Cartoon enthusiasts (adults, I should point out) often lament the disappearance of certain cartoons or modern censorship of cartoons. Old movies not being rereleased, wartime shorts being swept under the carpet, Noddy characters being ‘retired’ and many old stories being sliced, chopped and sweetened. Times change and it can be quite sad if parts of your childhood get left behind when that happens.
Above is one of my favourite Roobarb images from the Calveley/Godfrey original.
So much character. A lovely drawing, so spontaneous. And one that I kept close to me when I was directing the second series. We couldn’t put a cigar in his mouth these days, of course. And that’s fairly minor compared to some of the changes in children’s entertainment. You don’t have to go too far back to find the level of violence, racism and just about everything else is completely on another scale.

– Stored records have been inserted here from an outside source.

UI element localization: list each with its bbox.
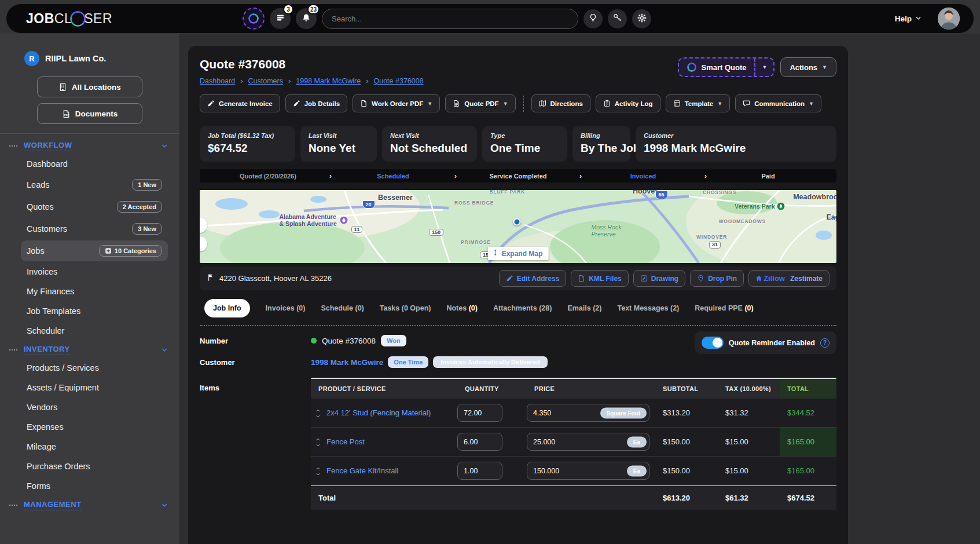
list-icon [276, 13, 285, 24]
pipeline-stage-paid[interactable]: Paid [707, 173, 829, 180]
quote-reminder-toggle[interactable] [702, 337, 724, 349]
quote-pdf-button[interactable]: Quote PDF▼ [445, 94, 515, 112]
sidebar-item-label: Expenses [27, 422, 64, 432]
avatar[interactable] [938, 8, 960, 30]
customer-row: Customer 1998 Mark McGwire One TimeInvoi… [200, 356, 836, 368]
documents-button[interactable]: PDFDocuments [37, 103, 142, 124]
customer-badge-one-time: One Time [388, 356, 428, 368]
breadcrumb-link-dashboard[interactable]: Dashboard [200, 77, 235, 85]
pipeline-stage-service-completed[interactable]: Service Completed [457, 173, 579, 180]
help-menu[interactable]: Help [895, 14, 922, 23]
drop-pin-button[interactable]: Drop Pin [690, 270, 744, 287]
sidebar-section-management[interactable]: MANAGEMENT [9, 500, 168, 510]
sidebar-item-job-templates[interactable]: Job Templates [21, 302, 168, 320]
smart-quote-button[interactable]: Smart Quote [679, 59, 754, 76]
tab-invoices[interactable]: Invoices (0) [266, 304, 306, 312]
zillow-zestimate-button[interactable]: ZillowZestimate [748, 270, 829, 287]
tab-required-ppe[interactable]: Required PPE (0) [695, 304, 753, 312]
breadcrumb-link-quote-376008[interactable]: Quote #376008 [373, 77, 423, 85]
sidebar-section-workflow[interactable]: WORKFLOW [9, 141, 168, 151]
quantity-input[interactable] [457, 462, 502, 480]
pipeline-stage-invoiced[interactable]: Invoiced [582, 173, 704, 180]
product-link[interactable]: 2x4 12' Stud (Fencing Material) [326, 408, 431, 417]
map-label-eagle: Eagle [826, 213, 836, 221]
app-logo[interactable]: JOBCLSER [26, 11, 112, 27]
gear-icon [637, 13, 647, 23]
queue-button[interactable]: 3 [270, 8, 291, 29]
sidebar-sections: WORKFLOWDashboardLeads1 NewQuotes2 Accep… [0, 141, 179, 510]
settings-button[interactable] [632, 9, 651, 28]
notifications-button[interactable]: 23 [296, 8, 317, 29]
move-up-button[interactable] [315, 408, 321, 412]
move-down-button[interactable] [315, 414, 321, 418]
tab-notes[interactable]: Notes (0) [446, 304, 478, 312]
svg-text:PDF: PDF [64, 114, 69, 116]
tab-job-info[interactable]: Job Info [204, 299, 250, 317]
tab-emails[interactable]: Emails (2) [567, 304, 601, 312]
sidebar-item-quotes[interactable]: Quotes2 Accepted [21, 196, 168, 217]
template-button[interactable]: Template▼ [666, 94, 731, 112]
move-up-button[interactable] [315, 437, 321, 441]
breadcrumb-link-1998-mark-mcgwire[interactable]: 1998 Mark McGwire [296, 77, 361, 85]
expand-map-button[interactable]: Expand Map [488, 247, 549, 260]
sidebar-item-label: Customers [27, 224, 67, 233]
job-details-button[interactable]: Job Details [285, 94, 347, 112]
subtotal-cell: $150.00 [655, 466, 718, 475]
breadcrumb-link-customers[interactable]: Customers [248, 77, 283, 85]
tab-attachments[interactable]: Attachments (28) [493, 304, 552, 312]
kml-files-button[interactable]: KML Files [571, 270, 628, 287]
sidebar-item-expenses[interactable]: Expenses [21, 418, 168, 436]
pipeline-stage-quoted-2-20-2026[interactable]: Quoted (2/20/2026) [207, 173, 329, 180]
product-link[interactable]: Fence Post [326, 437, 365, 446]
top-header: JOBCLSER 3 23 Help [6, 4, 974, 33]
company-header[interactable]: R RIIPL Lawn Co. [24, 51, 179, 66]
sidebar-item-leads[interactable]: Leads1 New [21, 174, 168, 195]
drawing-button[interactable]: Drawing [633, 270, 685, 287]
sidebar-item-customers[interactable]: Customers3 New [21, 218, 168, 239]
help-circle-icon[interactable]: ? [820, 338, 829, 348]
quantity-input[interactable] [457, 433, 502, 451]
actions-button[interactable]: Actions ▼ [780, 57, 836, 77]
sidebar-item-assets-equipment[interactable]: Assets / Equipment [21, 378, 168, 397]
sidebar-item-mileage[interactable]: Mileage [21, 437, 168, 456]
customer-link[interactable]: 1998 Mark McGwire [311, 358, 383, 367]
sidebar-item-products-services[interactable]: Products / Services [21, 359, 168, 377]
tab-schedule[interactable]: Schedule (0) [321, 304, 364, 312]
tab-tasks[interactable]: Tasks (0 Open) [380, 304, 431, 312]
sidebar-item-forms[interactable]: Forms [21, 477, 168, 495]
sidebar-item-scheduler[interactable]: Scheduler [21, 322, 168, 340]
assistant-ring-icon [248, 13, 259, 24]
activity-log-button[interactable]: Activity Log [596, 94, 660, 112]
access-button[interactable] [608, 9, 627, 28]
sidebar-item-dashboard[interactable]: Dashboard [21, 155, 168, 173]
tab-text-messages[interactable]: Text Messages (2) [617, 304, 679, 312]
sidebar-item-label: My Finances [27, 287, 74, 296]
tips-button[interactable] [583, 9, 603, 28]
generate-invoice-button[interactable]: Generate Invoice [200, 94, 280, 112]
stat-card-value: One Time [490, 142, 559, 155]
smart-quote-caret-button[interactable]: ▼ [754, 59, 773, 76]
stat-card-customer: Customer1998 Mark McGwire [636, 126, 836, 162]
stat-card-label: Job Total ($61.32 Tax) [208, 132, 287, 139]
search-input[interactable] [322, 9, 578, 29]
sidebar-item-my-finances[interactable]: My Finances [21, 282, 168, 301]
directions-button[interactable]: Directions [531, 94, 590, 112]
move-up-button[interactable] [315, 466, 321, 470]
move-down-button[interactable] [315, 472, 321, 476]
work-order-pdf-button[interactable]: Work Order PDF▼ [353, 94, 440, 112]
assistant-button[interactable] [243, 8, 265, 30]
edit-address-button[interactable]: Edit Address [499, 270, 567, 287]
all-locations-button[interactable]: All Locations [37, 76, 142, 97]
move-down-button[interactable] [315, 443, 321, 447]
sidebar-item-jobs[interactable]: Jobs10 Categories [21, 240, 168, 261]
map[interactable]: BessemerHooverMeadowbrookEagleBLUFF PARK… [200, 190, 836, 263]
product-link[interactable]: Fence Gate Kit/Install [326, 466, 398, 475]
pipeline-stage-scheduled[interactable]: Scheduled [332, 173, 454, 180]
quantity-input[interactable] [457, 404, 502, 422]
map-pin-marker[interactable] [513, 218, 520, 226]
sidebar-item-vendors[interactable]: Vendors [21, 398, 168, 417]
communication-button[interactable]: Communication▼ [735, 94, 821, 112]
sidebar-section-inventory[interactable]: INVENTORY [9, 345, 168, 355]
sidebar-item-purchase-orders[interactable]: Purchase Orders [21, 457, 168, 476]
sidebar-item-invoices[interactable]: Invoices [21, 262, 168, 281]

Going even further, pre-television, to the real children’s classics, where wolves ate grandparents and, well, everyone ate everyone else, it’s easy to see the difference. Back when most of those stories were written, the life of a child was uncertain. Survival rates were low. Many children didn’t make it to adulthood. Those who did lost family and friends along the way. As my mother once pointed out to me, stories often had to do more to prepare a child for death than prepare them for life.
Luckily, most children in the Western world now have a far better survival rate. Dealing with death beyond the loss of a hamster is not something most have to face on any kind of regular basis. Many of us frown upon the violence of our ancestors, the racism, the intolerance.
We did a lot of things in the past we simply don’t do now.
And, hopefully, we’ll do things even better in the future. We move forward. In doing that, we have to leave that behind which is no longer relevant. We have to let it go to make a better world. A more fun world, a more tolerant world, a more expressive world. A world filled with laughter, confidence and exploration.
That’s a great thing.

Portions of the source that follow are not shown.